▶ REQUIREMENT: Beneath this instruction is a listing; print exactly the lines in it starting at the line that contains "stimmen Sie der" and going through the line that contains "Beschreibung jeder Kategorie.".

▶ DATA PROVIDED:
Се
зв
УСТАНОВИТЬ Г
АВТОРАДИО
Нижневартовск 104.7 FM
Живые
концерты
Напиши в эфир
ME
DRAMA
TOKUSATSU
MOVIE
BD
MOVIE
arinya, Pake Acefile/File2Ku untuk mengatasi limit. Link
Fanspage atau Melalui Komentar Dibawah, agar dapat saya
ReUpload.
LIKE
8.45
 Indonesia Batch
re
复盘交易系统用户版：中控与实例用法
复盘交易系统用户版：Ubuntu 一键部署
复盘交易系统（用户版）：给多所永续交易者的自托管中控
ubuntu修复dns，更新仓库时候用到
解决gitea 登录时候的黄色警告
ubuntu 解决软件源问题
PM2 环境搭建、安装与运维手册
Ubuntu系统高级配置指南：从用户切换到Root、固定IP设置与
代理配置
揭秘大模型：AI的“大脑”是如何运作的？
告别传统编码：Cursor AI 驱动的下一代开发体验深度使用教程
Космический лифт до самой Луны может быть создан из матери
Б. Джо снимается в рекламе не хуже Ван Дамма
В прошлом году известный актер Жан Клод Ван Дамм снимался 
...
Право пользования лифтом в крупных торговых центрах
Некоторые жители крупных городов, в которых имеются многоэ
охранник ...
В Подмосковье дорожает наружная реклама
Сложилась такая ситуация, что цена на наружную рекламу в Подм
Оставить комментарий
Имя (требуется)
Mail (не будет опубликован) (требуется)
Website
--
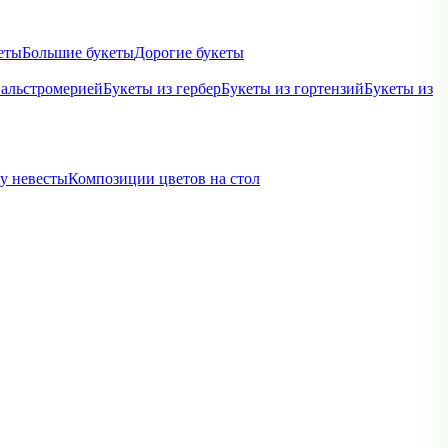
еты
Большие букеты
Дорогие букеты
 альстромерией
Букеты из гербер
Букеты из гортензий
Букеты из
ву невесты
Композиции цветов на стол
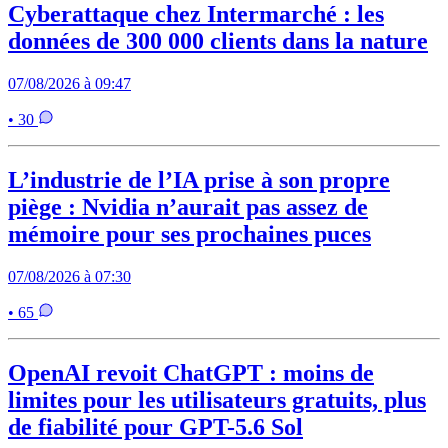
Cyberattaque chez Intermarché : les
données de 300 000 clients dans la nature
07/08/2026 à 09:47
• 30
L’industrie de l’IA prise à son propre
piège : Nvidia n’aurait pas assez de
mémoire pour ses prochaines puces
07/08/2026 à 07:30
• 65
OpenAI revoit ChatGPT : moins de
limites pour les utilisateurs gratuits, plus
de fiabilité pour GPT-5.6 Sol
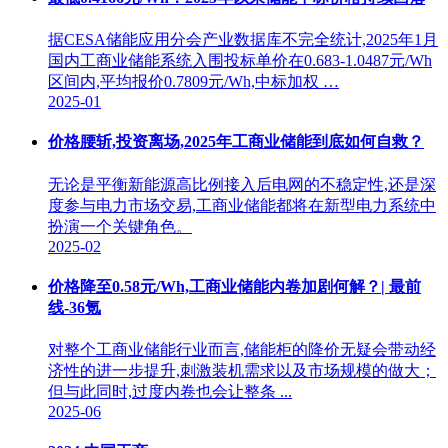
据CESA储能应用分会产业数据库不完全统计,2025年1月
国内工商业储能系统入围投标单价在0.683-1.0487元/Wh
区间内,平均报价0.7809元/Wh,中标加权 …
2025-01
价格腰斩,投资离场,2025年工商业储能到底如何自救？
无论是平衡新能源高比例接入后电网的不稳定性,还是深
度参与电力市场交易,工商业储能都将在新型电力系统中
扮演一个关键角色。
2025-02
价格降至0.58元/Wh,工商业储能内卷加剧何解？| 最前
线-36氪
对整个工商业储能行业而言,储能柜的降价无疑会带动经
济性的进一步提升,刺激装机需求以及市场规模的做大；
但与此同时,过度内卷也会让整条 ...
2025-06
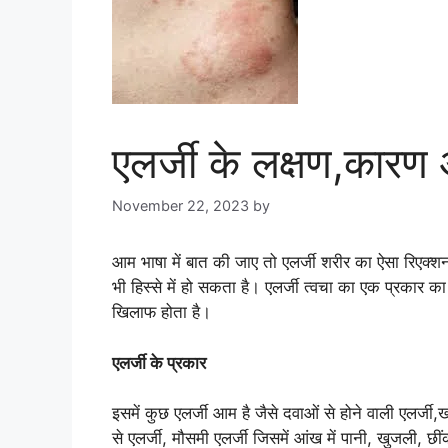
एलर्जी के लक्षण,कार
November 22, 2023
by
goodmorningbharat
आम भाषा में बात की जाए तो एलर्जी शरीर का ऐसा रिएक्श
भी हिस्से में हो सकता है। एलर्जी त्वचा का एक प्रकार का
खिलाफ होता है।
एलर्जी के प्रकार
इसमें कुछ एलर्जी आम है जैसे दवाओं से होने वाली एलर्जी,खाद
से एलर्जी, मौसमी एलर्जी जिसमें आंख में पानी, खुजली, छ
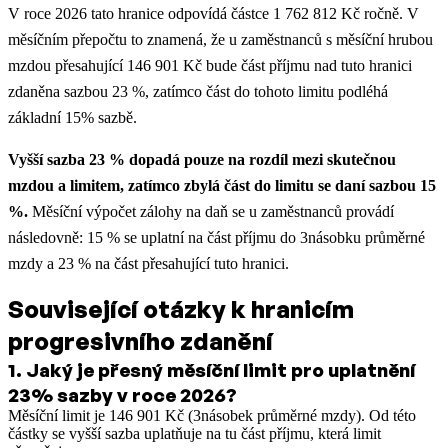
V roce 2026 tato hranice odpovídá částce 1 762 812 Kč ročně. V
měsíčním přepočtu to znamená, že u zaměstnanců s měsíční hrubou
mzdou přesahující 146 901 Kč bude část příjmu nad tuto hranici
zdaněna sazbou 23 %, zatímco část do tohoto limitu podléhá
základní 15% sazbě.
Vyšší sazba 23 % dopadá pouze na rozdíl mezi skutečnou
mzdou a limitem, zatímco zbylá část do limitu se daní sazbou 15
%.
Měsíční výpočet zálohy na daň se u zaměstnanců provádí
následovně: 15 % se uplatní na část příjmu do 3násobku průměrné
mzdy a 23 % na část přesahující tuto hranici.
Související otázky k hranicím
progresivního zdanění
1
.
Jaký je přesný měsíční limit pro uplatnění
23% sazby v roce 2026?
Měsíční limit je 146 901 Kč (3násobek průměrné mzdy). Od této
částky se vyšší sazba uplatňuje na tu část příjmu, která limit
--
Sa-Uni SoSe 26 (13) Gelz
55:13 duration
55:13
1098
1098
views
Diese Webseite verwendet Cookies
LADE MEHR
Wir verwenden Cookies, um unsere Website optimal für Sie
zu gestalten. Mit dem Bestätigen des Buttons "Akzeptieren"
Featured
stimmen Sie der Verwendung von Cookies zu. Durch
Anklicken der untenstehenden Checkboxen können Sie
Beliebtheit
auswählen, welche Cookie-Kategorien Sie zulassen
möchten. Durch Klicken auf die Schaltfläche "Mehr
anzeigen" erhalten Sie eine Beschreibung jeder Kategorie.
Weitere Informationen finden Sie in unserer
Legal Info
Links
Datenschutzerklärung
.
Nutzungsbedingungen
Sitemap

▶ RESPONSE BOX:
stimmen Sie der Verwendung von Cookies zu. Durch
Anklicken der untenstehenden Checkboxen können Sie
Beliebtheit
auswählen, welche Cookie-Kategorien Sie zulassen
möchten. Durch Klicken auf die Schaltfläche "Mehr
anzeigen" erhalten Sie eine Beschreibung jeder Kategorie.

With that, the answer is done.